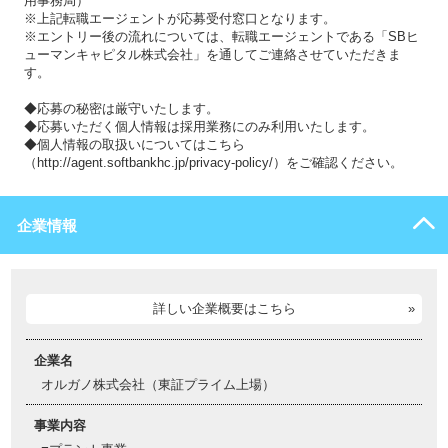
用事務局）
※上記転職エージェントが応募受付窓口となります。
※エントリー後の流れについては、転職エージェントである「SBヒ
ューマンキャピタル株式会社」を通してご連絡させていただきま
す。
◆応募の秘密は厳守いたします。
◆応募いただく個人情報は採用業務にのみ利用いたします。
◆個人情報の取扱いについてはこちら
（http://agent.softbankhc.jp/privacy-policy/）をご確認ください。
企業情報
詳しい企業概要はこちら
企業名
オルガノ株式会社（東証プライム上場）
事業内容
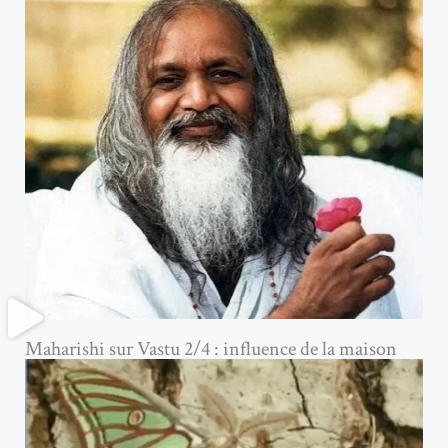
Maharishi sur Vastu 2/4 : influence de la maison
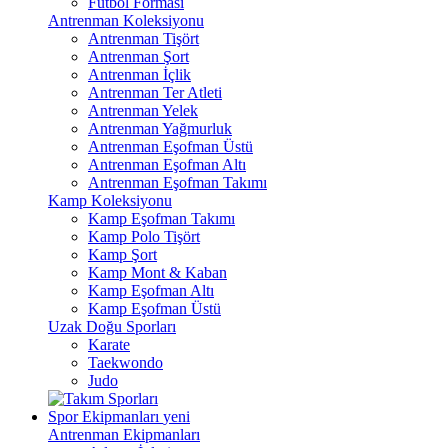
Futbol Forması
Antrenman Koleksiyonu
Antrenman Tişört
Antrenman Şort
Antrenman İçlik
Antrenman Ter Atleti
Antrenman Yelek
Antrenman Yağmurluk
Antrenman Eşofman Üstü
Antrenman Eşofman Altı
Antrenman Eşofman Takımı
Kamp Koleksiyonu
Kamp Eşofman Takımı
Kamp Polo Tişört
Kamp Şort
Kamp Mont & Kaban
Kamp Eşofman Altı
Kamp Eşofman Üstü
Uzak Doğu Sporları
Karate
Taekwondo
Judo
Spor Ekipmanları
yeni
Antrenman Ekipmanları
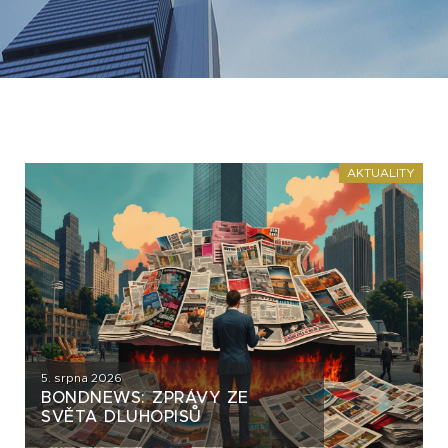
AKTUALITY
5. srpna 2026
BONDNEWS: ZPRÁVY ZE
SVĚTA DLUHOPISŮ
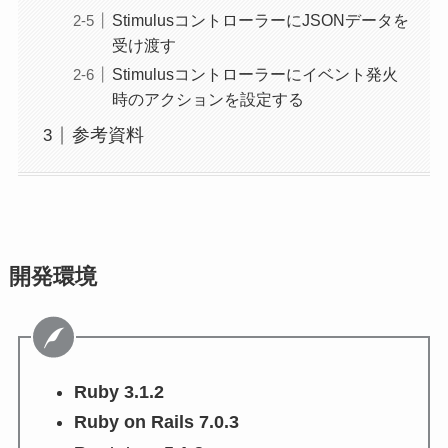
StimulusコントローラーにJSONデータを
受け渡す
Stimulusコントローラーにイベント発火
時のアクションを設定する
参考資料
開発環境
Ruby 3.1.2
Ruby on Rails 7.0.3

* _Your assignment_
Word for word, reproduce the listing above; no image should be carried over.

* _Result_
用事務局）
※上記転職エージェントが応募受付窓口となります。
※エントリー後の流れについては、転職エージェントである「SBヒ
ューマンキャピタル株式会社」を通してご連絡させていただきま
す。
◆応募の秘密は厳守いたします。
◆応募いただく個人情報は採用業務にのみ利用いたします。
◆個人情報の取扱いについてはこちら
（http://agent.softbankhc.jp/privacy-policy/）をご確認ください。
企業情報
詳しい企業概要はこちら
企業名
オルガノ株式会社（東証プライム上場）
事業内容
Maharishi sur Vastu 2/4 : influence de la maison
Futbol Forması
Antrenman Koleksiyonu
Antrenman Tişört
Antrenman Şort
Antrenman İçlik
Antrenman Ter Atleti
Antrenman Yelek
Antrenman Yağmurluk
Antrenman Eşofman Üstü
Antrenman Eşofman Altı
Antrenman Eşofman Takımı
Kamp Koleksiyonu
Kamp Eşofman Takımı
Kamp Polo Tişört
Kamp Şort
Kamp Mont & Kaban
Kamp Eşofman Altı
Kamp Eşofman Üstü
Uzak Doğu Sporları
Karate
Taekwondo
Judo
Spor Ekipmanları
yeni
Antrenman Ekipmanları
AKTUALITY
5. srpna 2026
BONDNEWS: ZPRÁVY ZE
SVĚTA DLUHOPISŮ
StimulusコントローラーにJSONデータを
受け渡す
Stimulusコントローラーにイベント発火
時のアクションを設定する
参考資料
開発環境
Ruby 3.1.2
Ruby on Rails 7.0.3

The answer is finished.